Draussen war ebenfalls nichts zu sehen, auch bei den Fahrraedern nicht, da schlich er sich fort, ins Auto zurueck, klammerte sich eine Minute ans Lenkrad und liess endlich den Motor an. Dass er unterwegs eine alte Bekannte mit ihrem neuen Lover im Arm herumziehen sah, gab ihm fuer heute den Rest, er fragte sich, was manche Leute an sich hatten, dass sie es immer wieder schafften, und als er sein Zuhause erreichte, hatte die Verstoerung einem masslosen Aerger ueber sich selbst und seine Lahmarschigkeit Platz gemacht, ueber die Zeit, die er jedesmal brauchte, zu einer Entscheidung zu kommen, wo andere, gluecklichere Typen laengst zugepackt haetten. Er war zu jung, um zu wissen, dass solche Erfahrungen wie das Destillat unseres Lebens sind. Wir sind Figuren eines Schauspiels, bei dem wir ohne Konzept auf einer riesigen Buehne erscheinen, noch ehe wir aber begreifen, was sich aus dieser grandiosen Situation alles machen liesse, ist der Vorhang schon wieder gefallen.

Zuerst versuchte er sich damit zu beruhigen, dass er ihr Verhalten vielleicht missinterpretierte und sie gar nichts von ihm gewollt hatte, dass sie, wenn er's von aussen betrachtete, zuviel ueberlegene Erfahrung und ueberhaupt kein erotisches Interesse angemeldet hatte, er meinte sogar etwas Lauerndes habe neben aller Nettigkeit in ihrem Blick gelegen.
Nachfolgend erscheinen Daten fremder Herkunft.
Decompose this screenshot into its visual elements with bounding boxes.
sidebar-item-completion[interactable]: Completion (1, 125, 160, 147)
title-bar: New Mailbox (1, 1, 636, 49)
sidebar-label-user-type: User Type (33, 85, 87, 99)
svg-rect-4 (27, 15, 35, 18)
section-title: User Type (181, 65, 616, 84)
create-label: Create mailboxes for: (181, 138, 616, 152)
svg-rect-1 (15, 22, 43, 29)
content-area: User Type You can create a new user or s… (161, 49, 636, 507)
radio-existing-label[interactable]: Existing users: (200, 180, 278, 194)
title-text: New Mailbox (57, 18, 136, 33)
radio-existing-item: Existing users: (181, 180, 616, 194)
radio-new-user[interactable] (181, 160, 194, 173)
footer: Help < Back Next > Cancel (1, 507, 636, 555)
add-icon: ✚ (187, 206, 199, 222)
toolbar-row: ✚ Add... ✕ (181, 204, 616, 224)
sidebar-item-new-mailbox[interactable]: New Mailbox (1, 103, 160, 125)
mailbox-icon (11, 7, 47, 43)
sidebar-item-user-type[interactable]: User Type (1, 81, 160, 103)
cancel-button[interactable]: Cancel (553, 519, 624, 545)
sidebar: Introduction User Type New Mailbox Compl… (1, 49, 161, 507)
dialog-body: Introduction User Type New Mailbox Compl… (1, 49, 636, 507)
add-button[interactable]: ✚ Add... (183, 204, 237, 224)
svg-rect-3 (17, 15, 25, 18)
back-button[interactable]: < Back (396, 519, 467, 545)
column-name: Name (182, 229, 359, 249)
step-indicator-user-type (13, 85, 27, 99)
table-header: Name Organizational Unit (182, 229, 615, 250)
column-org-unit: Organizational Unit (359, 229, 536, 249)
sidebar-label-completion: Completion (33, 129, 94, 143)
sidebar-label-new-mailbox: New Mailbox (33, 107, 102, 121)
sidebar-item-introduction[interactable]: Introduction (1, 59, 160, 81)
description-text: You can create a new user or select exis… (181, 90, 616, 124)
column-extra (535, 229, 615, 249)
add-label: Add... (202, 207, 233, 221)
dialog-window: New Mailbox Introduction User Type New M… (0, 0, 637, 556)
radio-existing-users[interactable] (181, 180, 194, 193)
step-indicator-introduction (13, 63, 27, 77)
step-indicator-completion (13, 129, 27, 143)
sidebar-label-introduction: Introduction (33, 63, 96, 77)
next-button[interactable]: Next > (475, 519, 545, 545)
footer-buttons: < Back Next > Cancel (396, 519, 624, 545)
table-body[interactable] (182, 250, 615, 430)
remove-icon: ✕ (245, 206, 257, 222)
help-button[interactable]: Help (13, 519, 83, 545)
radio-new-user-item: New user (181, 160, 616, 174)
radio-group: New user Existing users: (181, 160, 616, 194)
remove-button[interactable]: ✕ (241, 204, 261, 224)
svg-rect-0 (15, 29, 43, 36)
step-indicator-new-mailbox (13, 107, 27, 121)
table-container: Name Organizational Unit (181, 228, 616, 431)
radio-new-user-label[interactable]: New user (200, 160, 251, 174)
Von der Sorte, die ihm freundlich kamen und spaeter, wenn man ihnen hoffnungsfroh zuleibe rueckte, auf Distanz hielten, gab es genug.

Das Grundproblem war und blieb immer dasselbe, er fand keine Frau. Und all seine Freunde schienen es wesentlich leichter zu haben! Um so deprimierender, wenn er seltene Gelegenheiten wie heute nicht nutzte; denn als er die Szene geistig noch einmal genau durchspielte, ihre Worte aus den weichen Lippen, ihre warmen Blicke mit dem unbedingten Laecheln, ihre ganze Zugewandtheit, hatte er DOCH das Gefuehl, dass er sie haette haben koennen.

So wanden sich Aerger und Enttaeuschung in seiner Psyche wie die Schlangen um Laokoon und wollten nicht nachgeben; tatenlos und phlegmatisch verbrachte er den Rest des Tages, jedermann meidend. Erst spaetabends hatte er sich wieder unter Kontrolle und traf sich mit N in der Kneipe (wo sie nicht ueber Frauen redeten).